While this type of storytelling might be expected given the framing of a memoir, what I didn’t expect was the interpersonal validation shared between Power and Dern, across two disparate professions, politics and acting — that of finding themselves to be the only woman in a room. Where the promotional literature of both the memoir and the event may have streamlined their experiences as that of prototypical American success, Dern and Power seemed intimately entangled in a more significant way: Each woman spoke of the impacts of resisting repression and silence.
This segment of the conversation began with Dern asking Power about a scene in the book where she is summoned to a meeting with other women working in government. Power recalled being initially annoyed by the perceived disruption of this summoning but then described how she reconfigured it as “one of the most cathartic experiences of (her) life” while she was drafting it into the book.

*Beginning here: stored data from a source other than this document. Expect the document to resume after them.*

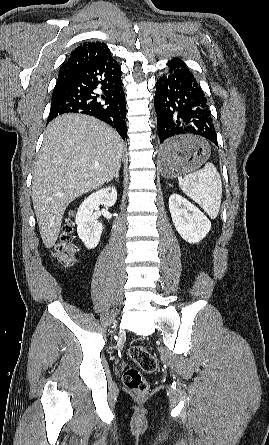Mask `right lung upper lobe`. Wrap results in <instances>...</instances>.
<instances>
[{
  "label": "right lung upper lobe",
  "instance_id": "right-lung-upper-lobe-1",
  "mask_svg": "<svg viewBox=\"0 0 269 445\" xmlns=\"http://www.w3.org/2000/svg\"><path fill=\"white\" fill-rule=\"evenodd\" d=\"M111 57V53L104 43L89 42L78 46L69 59L61 67L56 85L62 84L78 70Z\"/></svg>",
  "mask_w": 269,
  "mask_h": 445
}]
</instances>
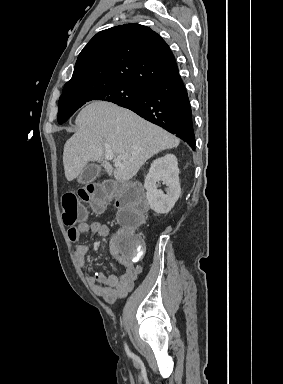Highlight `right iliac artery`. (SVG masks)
<instances>
[{"mask_svg": "<svg viewBox=\"0 0 283 384\" xmlns=\"http://www.w3.org/2000/svg\"><path fill=\"white\" fill-rule=\"evenodd\" d=\"M125 350H126V352H127L128 355H131V352H130V350L128 349V347H127L126 344H125Z\"/></svg>", "mask_w": 283, "mask_h": 384, "instance_id": "obj_1", "label": "right iliac artery"}]
</instances>
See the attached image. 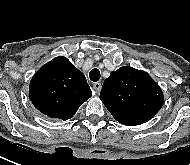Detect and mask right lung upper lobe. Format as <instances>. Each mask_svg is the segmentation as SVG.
<instances>
[{
	"label": "right lung upper lobe",
	"mask_w": 190,
	"mask_h": 165,
	"mask_svg": "<svg viewBox=\"0 0 190 165\" xmlns=\"http://www.w3.org/2000/svg\"><path fill=\"white\" fill-rule=\"evenodd\" d=\"M92 96L85 75L63 56L43 65L31 79L29 98L43 114L70 119Z\"/></svg>",
	"instance_id": "cb5924a9"
}]
</instances>
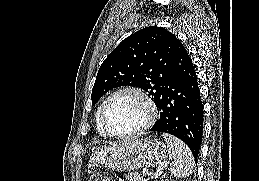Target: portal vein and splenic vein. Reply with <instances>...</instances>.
<instances>
[{
	"instance_id": "obj_1",
	"label": "portal vein and splenic vein",
	"mask_w": 259,
	"mask_h": 181,
	"mask_svg": "<svg viewBox=\"0 0 259 181\" xmlns=\"http://www.w3.org/2000/svg\"><path fill=\"white\" fill-rule=\"evenodd\" d=\"M142 174H143L144 176H150V174L148 173V170H147V169H143V170H142Z\"/></svg>"
}]
</instances>
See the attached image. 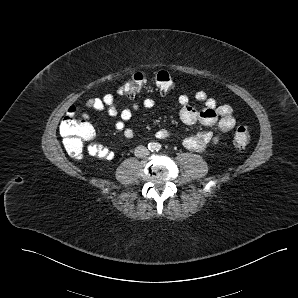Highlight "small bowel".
I'll list each match as a JSON object with an SVG mask.
<instances>
[{"label":"small bowel","mask_w":298,"mask_h":298,"mask_svg":"<svg viewBox=\"0 0 298 298\" xmlns=\"http://www.w3.org/2000/svg\"><path fill=\"white\" fill-rule=\"evenodd\" d=\"M194 99L197 102L203 103V108L198 110L191 106L190 99L185 94L178 97V103L181 106L179 111L181 121L188 125L200 122L206 126L217 125L218 127L216 132L202 131L188 136L183 140L185 148L200 152L209 145L220 144L224 136L234 128L236 120L231 106L227 104H217L216 100L209 97L204 91L196 92ZM154 106L155 101L152 98H146L141 103H134L130 107L120 109L112 94H106L99 98H91L85 102L86 108L98 112H105L110 116H118L119 119L115 123V128L121 132L126 139L134 137V130L126 125L133 114L142 108L151 109ZM156 136L160 139H167L170 137V132L167 129H160L156 132ZM89 153L92 156L107 161H111L115 157L114 152L110 148L96 143L89 148Z\"/></svg>","instance_id":"obj_1"}]
</instances>
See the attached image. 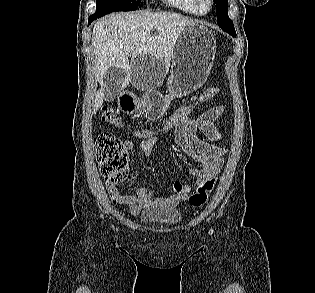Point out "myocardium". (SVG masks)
<instances>
[{
    "label": "myocardium",
    "instance_id": "myocardium-1",
    "mask_svg": "<svg viewBox=\"0 0 315 293\" xmlns=\"http://www.w3.org/2000/svg\"><path fill=\"white\" fill-rule=\"evenodd\" d=\"M207 2H208V8L204 9L202 7V0H194L195 8L200 15H205L212 11L214 7V0H207Z\"/></svg>",
    "mask_w": 315,
    "mask_h": 293
}]
</instances>
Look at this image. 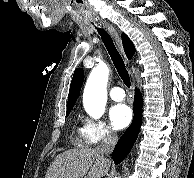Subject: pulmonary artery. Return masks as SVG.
<instances>
[{
  "label": "pulmonary artery",
  "mask_w": 194,
  "mask_h": 178,
  "mask_svg": "<svg viewBox=\"0 0 194 178\" xmlns=\"http://www.w3.org/2000/svg\"><path fill=\"white\" fill-rule=\"evenodd\" d=\"M109 96L114 101H122L125 98V92L121 87H113L109 91Z\"/></svg>",
  "instance_id": "obj_1"
}]
</instances>
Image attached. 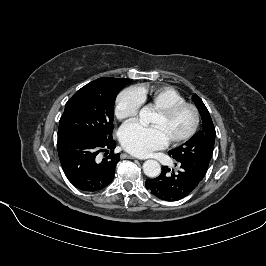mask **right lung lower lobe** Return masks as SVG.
<instances>
[{
    "label": "right lung lower lobe",
    "mask_w": 266,
    "mask_h": 266,
    "mask_svg": "<svg viewBox=\"0 0 266 266\" xmlns=\"http://www.w3.org/2000/svg\"><path fill=\"white\" fill-rule=\"evenodd\" d=\"M116 142L112 136L99 140L86 136L58 138V155L68 180L78 189L94 192L107 187L113 180L120 154L114 153ZM110 154L99 161V152Z\"/></svg>",
    "instance_id": "98d812e1"
}]
</instances>
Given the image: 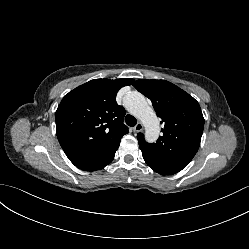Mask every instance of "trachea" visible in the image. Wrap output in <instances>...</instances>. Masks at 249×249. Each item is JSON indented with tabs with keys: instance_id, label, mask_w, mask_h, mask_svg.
Segmentation results:
<instances>
[{
	"instance_id": "trachea-1",
	"label": "trachea",
	"mask_w": 249,
	"mask_h": 249,
	"mask_svg": "<svg viewBox=\"0 0 249 249\" xmlns=\"http://www.w3.org/2000/svg\"><path fill=\"white\" fill-rule=\"evenodd\" d=\"M125 122H126V124H127L128 126L133 127V126L136 125L137 120H136V118L133 117L132 115L127 114L126 117H125Z\"/></svg>"
}]
</instances>
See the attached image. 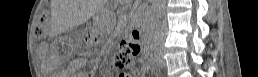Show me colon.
Here are the masks:
<instances>
[{
    "label": "colon",
    "instance_id": "obj_1",
    "mask_svg": "<svg viewBox=\"0 0 258 77\" xmlns=\"http://www.w3.org/2000/svg\"><path fill=\"white\" fill-rule=\"evenodd\" d=\"M49 28V18L47 13L43 12L39 16L36 26V35L43 37L47 34ZM137 41L133 36L121 42L119 50L115 55V64L118 68H129L132 65V54L137 45Z\"/></svg>",
    "mask_w": 258,
    "mask_h": 77
}]
</instances>
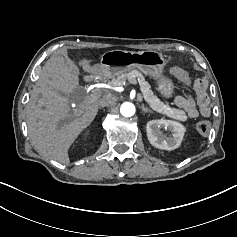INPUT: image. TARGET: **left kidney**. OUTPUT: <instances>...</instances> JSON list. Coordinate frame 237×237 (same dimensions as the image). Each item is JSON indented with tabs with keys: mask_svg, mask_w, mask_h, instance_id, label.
Returning a JSON list of instances; mask_svg holds the SVG:
<instances>
[{
	"mask_svg": "<svg viewBox=\"0 0 237 237\" xmlns=\"http://www.w3.org/2000/svg\"><path fill=\"white\" fill-rule=\"evenodd\" d=\"M164 127L171 131V137H165L160 128ZM149 142L158 149H177L183 140L186 128L179 122L173 120H151L146 126Z\"/></svg>",
	"mask_w": 237,
	"mask_h": 237,
	"instance_id": "obj_1",
	"label": "left kidney"
}]
</instances>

Another, personal throughline Power emphasized during the conversation dealt with the damaging emotional ramifications of her father’s death from alcoholism. Specifically, Power disclosed that, despite becoming aware that it wasn’t her fault through therapy, she questioned her own possible role in it. Dern didn’t shy away from pointedly asking Power how she managed to endure the self-interrogation required for the narration of her life — the articulation of its nuances in the writing of her memoir — in the wake of her grief:
“What I want to understand is, how did you survive the guilt of responsibility … How did you feel such a deep sense of self and let go of old stories?” Dern asked, referring to Power’s mounting sense of guilt after her father’s death, as well as the coping mechanisms she utilized as a witness to atrocity.

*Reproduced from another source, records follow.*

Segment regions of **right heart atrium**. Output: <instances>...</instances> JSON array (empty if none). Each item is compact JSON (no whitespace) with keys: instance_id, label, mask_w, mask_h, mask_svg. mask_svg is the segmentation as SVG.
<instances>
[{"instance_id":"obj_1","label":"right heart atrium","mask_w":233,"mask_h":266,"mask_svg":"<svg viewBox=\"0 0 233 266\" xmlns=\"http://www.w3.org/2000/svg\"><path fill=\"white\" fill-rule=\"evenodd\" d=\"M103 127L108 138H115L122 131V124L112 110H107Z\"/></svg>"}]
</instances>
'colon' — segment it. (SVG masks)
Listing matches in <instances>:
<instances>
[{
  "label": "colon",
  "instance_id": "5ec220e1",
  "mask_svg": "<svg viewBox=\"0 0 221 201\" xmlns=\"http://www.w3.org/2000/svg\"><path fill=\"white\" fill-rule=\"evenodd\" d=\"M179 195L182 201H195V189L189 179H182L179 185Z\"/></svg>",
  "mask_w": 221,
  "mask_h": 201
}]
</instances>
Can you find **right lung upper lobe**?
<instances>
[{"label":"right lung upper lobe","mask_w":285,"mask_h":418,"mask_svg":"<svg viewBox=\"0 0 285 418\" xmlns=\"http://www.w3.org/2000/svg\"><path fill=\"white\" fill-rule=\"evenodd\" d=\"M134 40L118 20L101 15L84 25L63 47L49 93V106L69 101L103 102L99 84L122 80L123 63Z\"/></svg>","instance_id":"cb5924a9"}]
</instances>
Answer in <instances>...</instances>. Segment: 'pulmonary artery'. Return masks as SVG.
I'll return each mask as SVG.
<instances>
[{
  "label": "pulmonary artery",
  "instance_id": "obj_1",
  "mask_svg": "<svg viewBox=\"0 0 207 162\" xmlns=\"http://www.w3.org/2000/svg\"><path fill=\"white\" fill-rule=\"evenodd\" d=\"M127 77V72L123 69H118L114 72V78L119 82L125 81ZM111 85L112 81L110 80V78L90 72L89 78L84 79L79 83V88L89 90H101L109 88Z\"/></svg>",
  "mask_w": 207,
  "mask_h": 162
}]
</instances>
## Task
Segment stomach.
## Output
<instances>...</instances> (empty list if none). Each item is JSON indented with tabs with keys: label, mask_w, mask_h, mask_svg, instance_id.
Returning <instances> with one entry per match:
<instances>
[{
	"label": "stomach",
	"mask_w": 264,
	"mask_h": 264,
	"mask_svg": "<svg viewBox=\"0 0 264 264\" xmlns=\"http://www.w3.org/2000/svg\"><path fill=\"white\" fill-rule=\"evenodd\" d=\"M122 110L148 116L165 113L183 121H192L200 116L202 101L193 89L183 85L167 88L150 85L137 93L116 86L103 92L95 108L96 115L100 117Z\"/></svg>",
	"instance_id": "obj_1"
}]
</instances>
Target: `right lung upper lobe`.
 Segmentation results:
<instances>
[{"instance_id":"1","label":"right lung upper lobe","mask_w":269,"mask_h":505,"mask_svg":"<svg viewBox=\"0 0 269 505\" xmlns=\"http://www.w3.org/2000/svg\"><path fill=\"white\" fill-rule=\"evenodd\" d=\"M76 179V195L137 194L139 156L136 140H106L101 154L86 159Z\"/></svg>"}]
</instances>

In response, Power explained her initial resistance to the idea of therapy, as both a woman working in American politics as well as a first-generation immigrant. While she credits it with her healing, the long answer, for her, is that the trauma dealt with in therapy never really leaves you or drains away through the cathartic conversations had between therapist and client. Even still, she added that if you are lucky enough to do so, you can conduct the energy constructively. Power informed Dern that the guilt of her father’s death was at the core of her decision to go to therapy.
The exchange was initially propelled by the pair’s personal experiences characterized by a mutual understanding of what it means to build careers in male-dominated workplaces. But it was the accumulation of those same experiences, by way of what Dern called a “massive journey” through the political realm, that ultimately secured Power’s firm place as a feminist icon. That is, as a voice that grapples openly on the page with the toxicity built into the work environment.
In the midst of the desperation to be right that so often defines the modern American body politic, the refreshing commiseration between Dern and Power seemed to channel their desires, as an actor and politician respectively, to embrace the microphone and to speak for the betterment of the collective through its sonic force.